It is the plea for immortality beyond the illumined wrack where the sun goes to sea, a life within a liquid and diaphanous sun propped out of sight by waves. We can look at the sun at its going, and thither we are drawn in fantasy, forsaking the eastern dark for some low, nocturnal day lit by occidental beams to which the wandering sun returns for plenitude.
The Greeks, too, created myths from such emotion, but neither the sun nor any other elemental power had the exorbitance in that climate to submerge their poetry with over-compulsive longing. Theirs was the full life, theirs the life-giving poetry for which each element of Nature was loved for its seemingly wayward and informal behests.

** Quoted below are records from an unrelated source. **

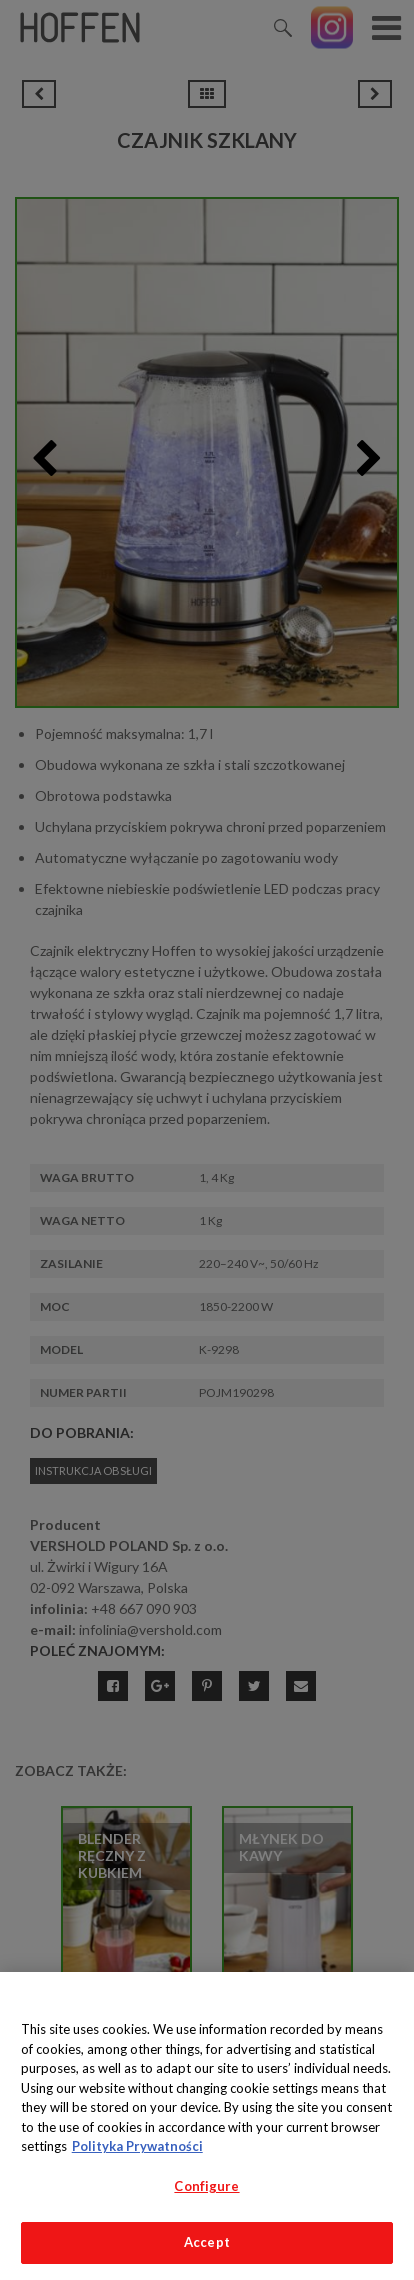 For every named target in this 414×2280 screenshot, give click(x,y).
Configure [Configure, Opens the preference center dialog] (206, 2186)
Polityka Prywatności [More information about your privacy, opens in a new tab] (137, 2146)
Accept (207, 2242) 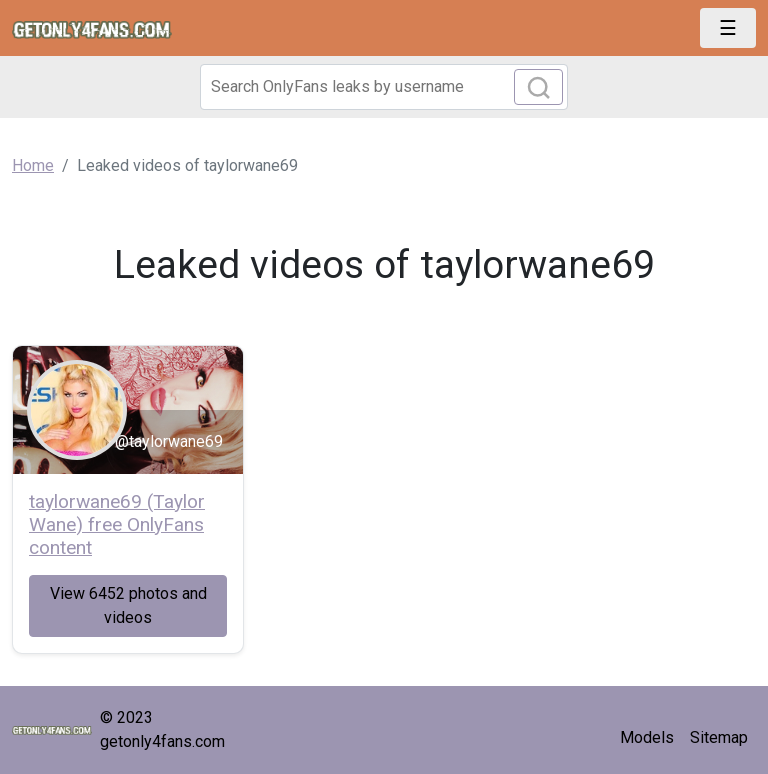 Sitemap (719, 737)
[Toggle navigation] (728, 28)
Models (647, 737)
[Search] (384, 87)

Man will make of them formal gods, statues for the sea and the rain, and even for the momentary lightning, eyeless statues of human stature. As sculpture are the lands, as sculpture the mountains and their vales, as sculpture the promontories and the tesselated seas.
And when Plato again set his thoughts upon the west, upon Atlantis, he was questioning the whole egocentric position on which Greeks and Romans in particular constructed Mediterranean culture. In the Renaissance, that culture attained its potent affirmation: its final affirmation; for already men were moving further west: soon America, soon Copernicus and his theories by which the astronomical foundation of egocentric feeling was destroyed, leading away from grandiose fantasies based upon the senses, leading on to pure science and the industrial age. Science has tracked the western sun: it is true that it does not set.